DESCRIPTION OF THE TASK: Would you please return the line containing "door complexe lay-outs." and all the lines after it through the end of the records below, unchanged and on their own?

DATASET RECORDS:
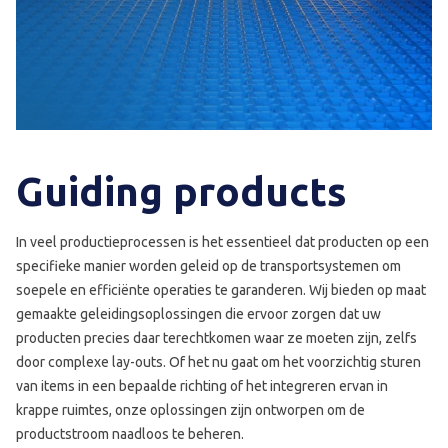
Guiding products
In veel productieprocessen is het essentieel dat producten op een
specifieke manier worden geleid op de transportsystemen om
soepele en efficiënte operaties te garanderen. Wij bieden op maat
gemaakte geleidingsoplossingen die ervoor zorgen dat uw
producten precies daar terechtkomen waar ze moeten zijn, zelfs
door complexe lay-outs. Of het nu gaat om het voorzichtig sturen
van items in een bepaalde richting of het integreren ervan in
krappe ruimtes, onze oplossingen zijn ontworpen om de
productstroom naadloos te beheren.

ANSWER SECTION:
door complexe lay-outs. Of het nu gaat om het voorzichtig sturen
van items in een bepaalde richting of het integreren ervan in
krappe ruimtes, onze oplossingen zijn ontworpen om de
productstroom naadloos te beheren.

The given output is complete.